Looking forward, the Egyptian public has unexpectedly diverse preferences for American Mideast policy. Virtually tied for first place are “pushing for a solution to the Palestinian-Israeli conflict” (36%) and “promoting democracy and human rights in Arab countries (32%). A distant third is “doing more to resolve the conflicts in Yemen and Libya (15%), or “working to contain Iran’s influence and activities in the region (14%). For comparison, a parallel poll in Saudi Arabia this November showed quite a different rank order, with all four options tied for first as desired priorities for American policy in the region.
Solid Majority Say Iran Does Not Help Palestinians, and Hurts Other Arabs
Regarding Iran, in stark contrast, only 12% of Egyptians say good relations with that country are important. Furthermore, nearly two-thirds (63%) of Egyptians agree with the following tough statement: “Wherever Iran intervenes, it hurts the local Arabs and doesn’t help the Palestinians.” Two-thirds also predict that the election of Ebrahim Raisi as Iran’s president last June will have a negative impact on the region.
At the regional level, rapprochement with Iran or its allies also rates negatively. The majority (58%) of Egyptians disapprove of “the Saudi-Iran diplomatic talks about some understandings between them.” A larger majority (65%)—once again privately defying the Egyptian government’s latest official position—likewise predict negative effects from “the moves by some Arab governments to restore relations with (Syrian president) Assad.” By comparison, a narrow plurality (49%) of Egyptians expect “the gradual steps to improve Arab relations with Turkey” to have a positive regional impact; while not quite as many (40%) dispute that view.
Normalization with Israel Gets Very Little Support, But Some Changes Register
Notably, the percentage of Egyptians with a positive view of Israel’s new peace accords with other Arab countries has declined over the past year, from 25% in November 2020 to just 12% today. This may reflect the lingering impact of the May 2021 war between Israel and Hamas in Gaza and concomitant violence around the Holy Places in Jerusalem, both of which got typically heavy-handed coverage on Egyptian media. That very low proportion of support also applies to other questions about normalization with Israel: only 12% of Egyptians supported “sports or business contacts with Israelis,” and only 13% supported “the recent conference in Erbil, Iraq that called for peace with Israel.”
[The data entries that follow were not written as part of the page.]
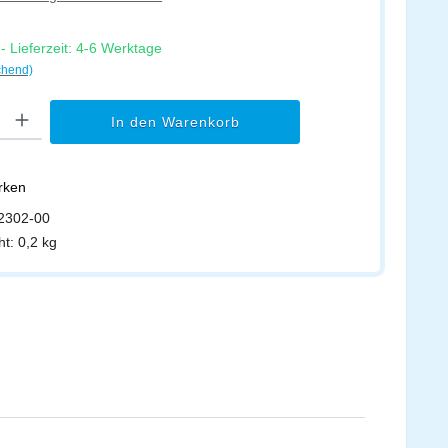
 Lieferzeit: 4-6 Werktage
chend)
l: Gib den gewünschten Wert ein oder benutze die Schaltflächen um di
In den Warenkorb
erken
2302-00
ht:
0,2 kg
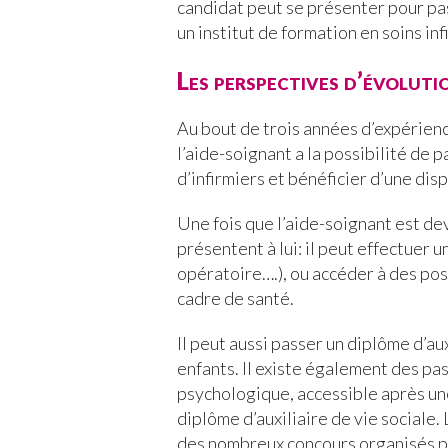
candidat peut se présenter pour pas
un institut de formation en soins inf
Les perspectives d’évoluti
Au bout de trois années d’expérienc
l’aide-soignant a la possibilité de 
d’infirmiers et bénéficier d’une di
Une fois que l’aide-soignant est d
présentent à lui: il peut effectuer u
opératoire….), ou accéder à des po
cadre de santé.
Il peut aussi passer un diplôme d’au
enfants. Il existe également des pa
psychologique, accessible après u
diplôme d’auxiliaire de vie sociale. 
des nombreux concours organisés pa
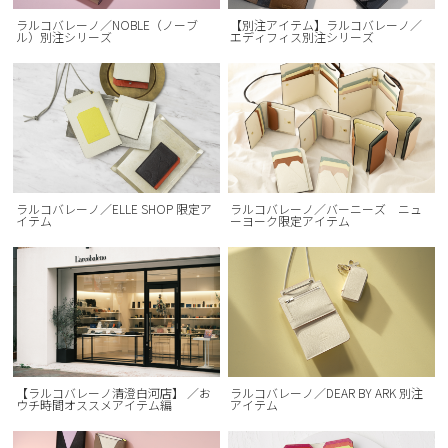
ラルコバレーノ／NOBLE（ノーブ
【別注アイテム】ラルコバレーノ／
ル）別注シリーズ
エディフィス別注シリーズ
ラルコバレーノ／ELLE SHOP 限定ア
ラルコバレーノ／バーニーズ ニュ
イテム
ーヨーク限定アイテム
【ラルコバレーノ清澄白河店】 ／お
ラルコバレーノ／DEAR BY ARK 別注
ウチ時間オススメアイテム編
アイテム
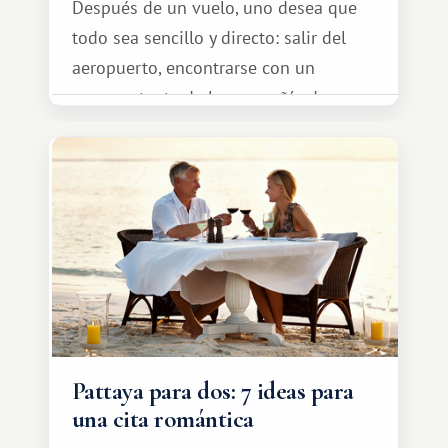
Después de un vuelo, uno desea que
todo sea sencillo y directo: salir del
aeropuerto, encontrarse con un
representante de la compañía de
transporte, subir al coche y conducir
tranquilamente hasta el complejo
turístico.
Pattaya para dos: 7 ideas para
una cita romántica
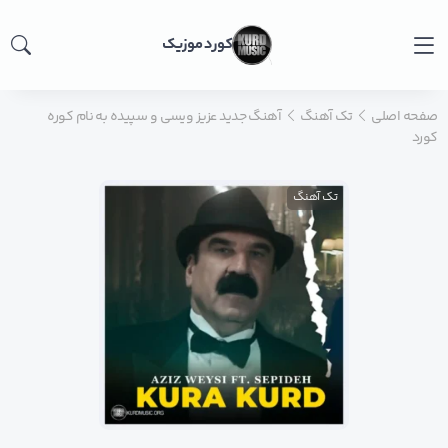
کورد موزیک
صفحه اصلی
تک آهنگ
آهنگ جدید عزیز ویسی و سپیده به نام کوره
کورد
تک آهنگ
On a somewhat brighter note, around a quarter of Egyptians voice a favorable opinion about “the replacement of Netanyahu as Israel’s prime minister.” About the same percentage also say “recent economic deals between Israel, Egypt and Jordan” will have a positive impact on the region. Because both of these developments are likely to last, at least for a while, such indicators of potential attitudinal changes will be well worth watching in the coming year.